I implemented a custom dataset and dataloader for my graduation project, but I was under time pressure and the result was a mess in my memory. I took this chance to organize the parts I found confusing or didn’t know.
Data flow

The important thing is that converting data to tensors also needs separate consideration. I used to just throw conversions in wherever…
torch.utils.Data.Dataset
__len__, __getitem__, etc. — just implement them to fit your data.
Tensor conversion
Not done in __getitem__! That is, data is not converted to tensors at load time. Instead, a function like a transformer converts everything to tensors in bulk when training begins.
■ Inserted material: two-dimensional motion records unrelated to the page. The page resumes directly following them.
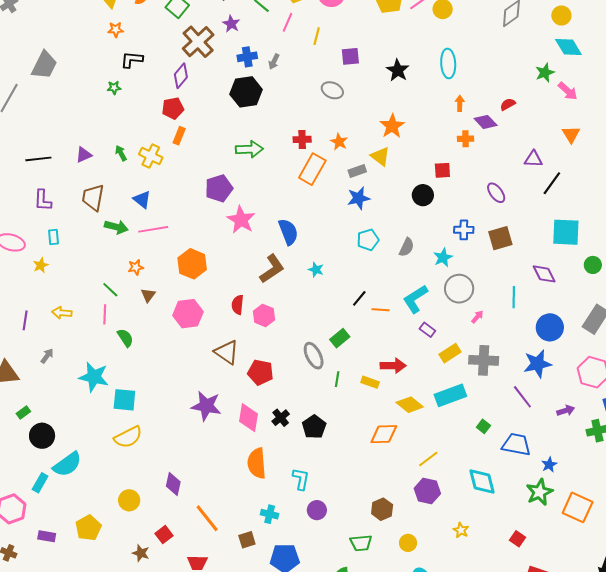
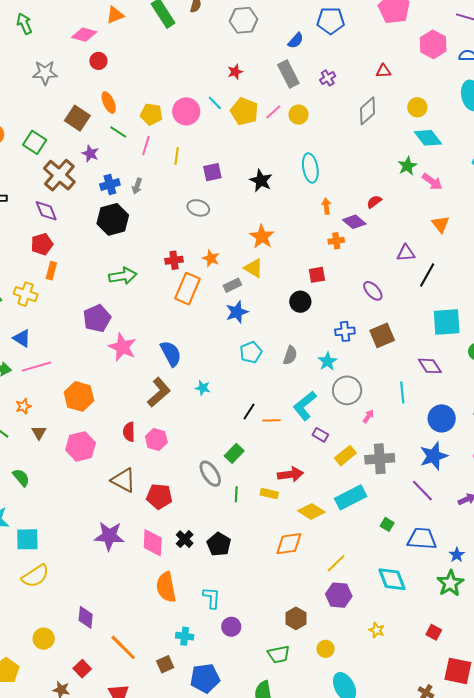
purple diamond: (181, 76) -> (46, 211), turned -55

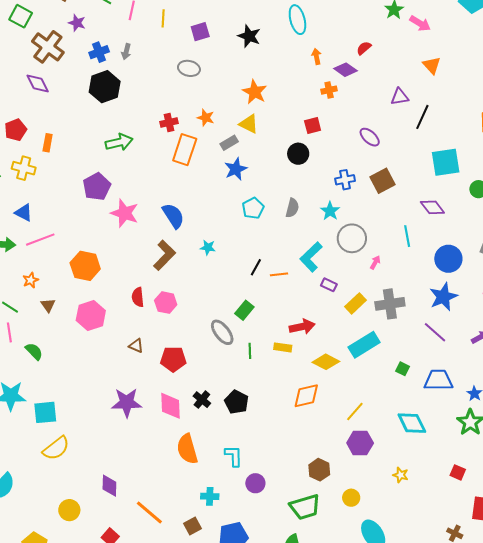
red pentagon: (42, 244) -> (16, 130), moved
brown triangle: (123, 480) -> (136, 346), size x0.6
green trapezoid: (279, 654) -> (305, 507), size x1.4

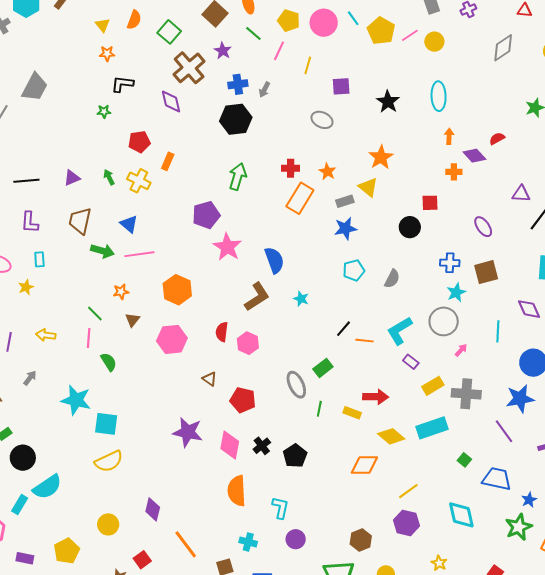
green arrow: (119, 142) -> (238, 177), turned -72
cyan star: (330, 211) -> (456, 292), moved

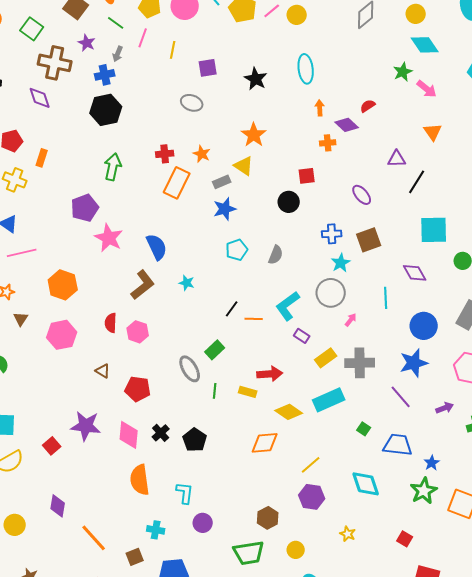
brown cross: (189, 68) -> (55, 63), turned -32
gray arrow: (264, 90) -> (118, 54), moved
red square: (142, 560) -> (52, 446), moved

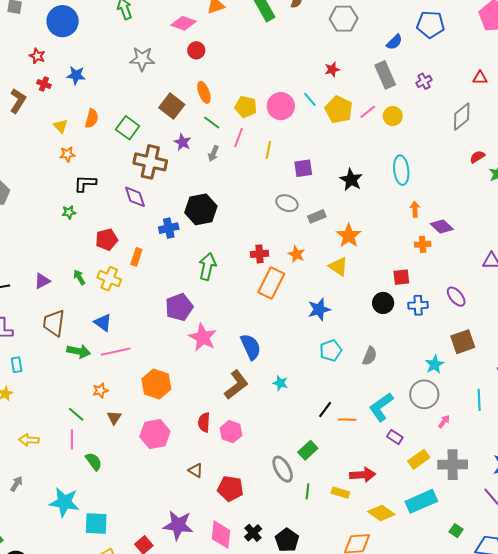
blue cross: (105, 75) -> (169, 228), moved
red semicircle: (368, 106) -> (477, 157), moved
gray rectangle: (222, 182) -> (317, 216), moved
blue cross: (332, 234) -> (418, 305), moved

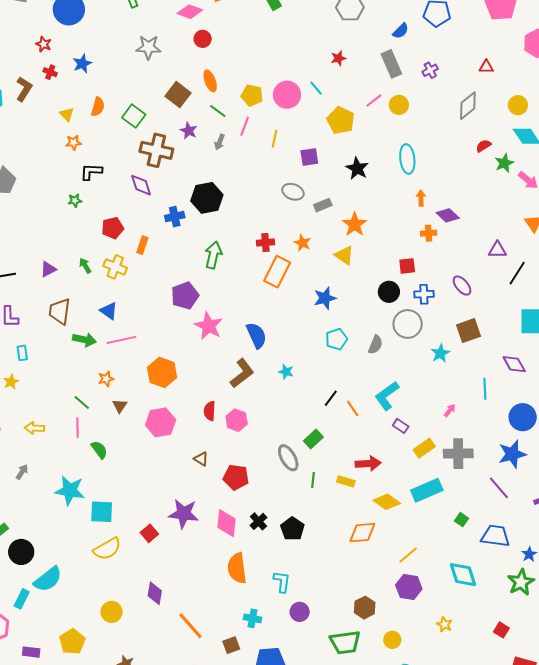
blue star: (76, 75) -> (82, 64), turned -30
yellow pentagon: (339, 110) -> (341, 120), moved
gray circle: (424, 394) -> (408, 324), moved
orange line: (347, 420) -> (353, 408), turned 54

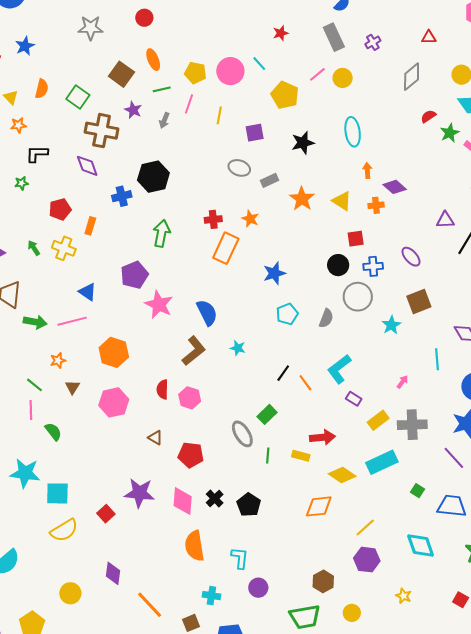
green line: (218, 111) -> (162, 89), turned -48
black star: (357, 168) -> (303, 143), turned 30
yellow triangle: (344, 255) -> (342, 201), moved
blue triangle: (109, 311) -> (88, 292), moved

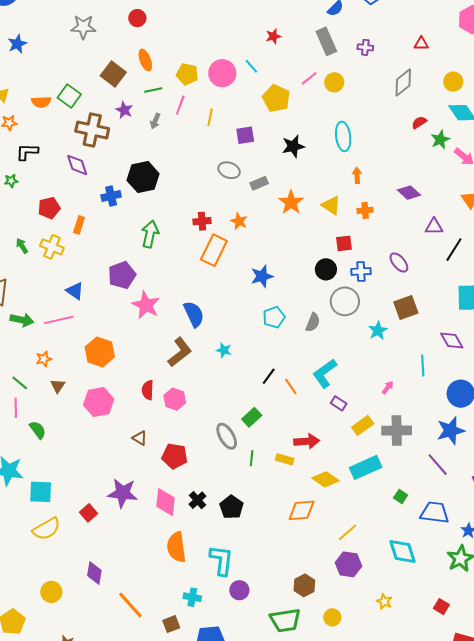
purple cross: (373, 42) -> (365, 47), turned 35
orange semicircle: (42, 89) -> (41, 102), moved, turned 72
purple diamond: (395, 187) -> (409, 193), moved
cyan L-shape: (240, 558) -> (221, 560), size x1.4

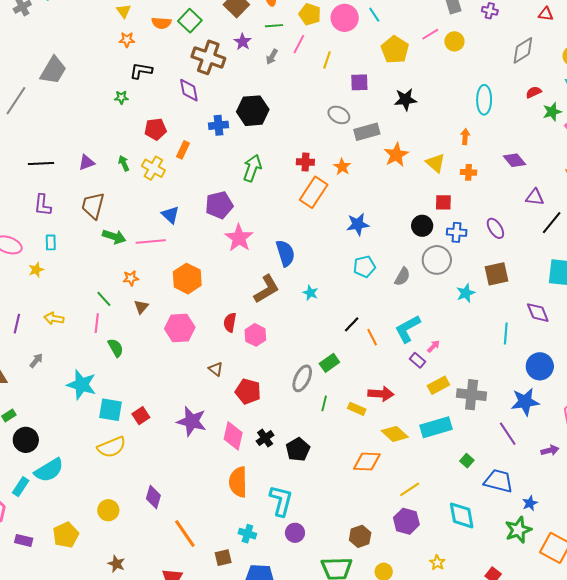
cyan ellipse: (343, 136) -> (484, 100), moved
gray rectangle: (259, 183) -> (367, 132), size x1.4
pink arrow: (388, 387) -> (434, 346), moved
gray ellipse: (227, 436) -> (302, 378), turned 48
red square: (89, 513) -> (141, 416), moved

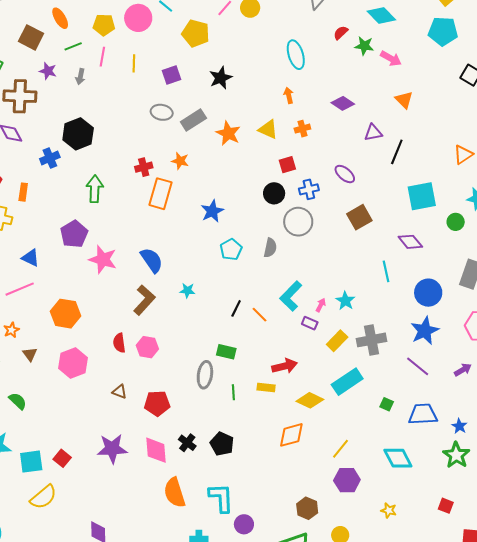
green star: (552, 112) -> (364, 46), turned -30
cyan star: (466, 293) -> (345, 301), moved
green rectangle: (329, 363) -> (226, 352), turned 66

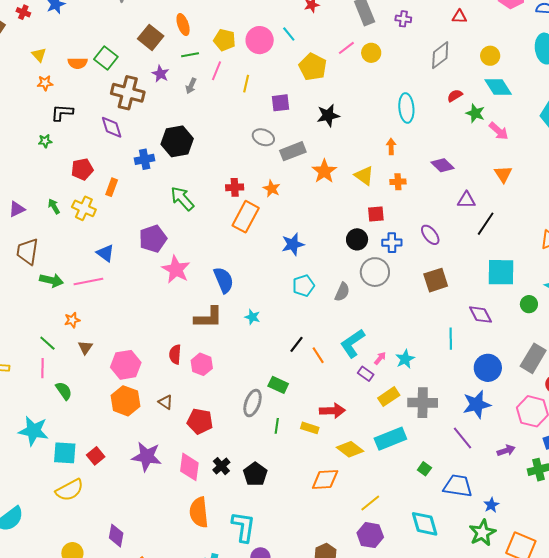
green arrow: (95, 189) -> (182, 199), turned -56
brown L-shape: (144, 300) -> (208, 318), turned 36
orange hexagon: (65, 314) -> (126, 401), moved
Fortunately, CPU and GPU handle these operations in parallel, so it’s fast.
Recently, standardized libraries like HuggingFace are also used.
torch.utils.Data.DataLoader
- A class that generates data batches.
- Handles data conversion right before training (before GPU feed).
- Conversion to tensors.
- Parallel data preprocessing needs to be considered.
See this blog for reference: https://subinium.github.io/pytorch-dataloader/
sampler
Defines how to control the idx passed to getitem. batch_sampler works the same way.
collate_fn
Defines how to transform a batch collected via getitem from [[data, label], [data, label], [data, label] …] into [[data, data, data …], [label, label, label, …]].
torchvision.transforms
data_transform = transforms.Compose([ transforms.RandomSizedCrop(224), transforms.RandomHorizontalFlip(), transforms.ToTensor(), transforms.Normalize(mean=[0.485, 0.456, 0.406], std=[0.229, 0.224, 0.225]) ])You should compose a separate transform pipeline for data conversion like this. No more converting each item one by one inside the dataset like I did in my graduation project.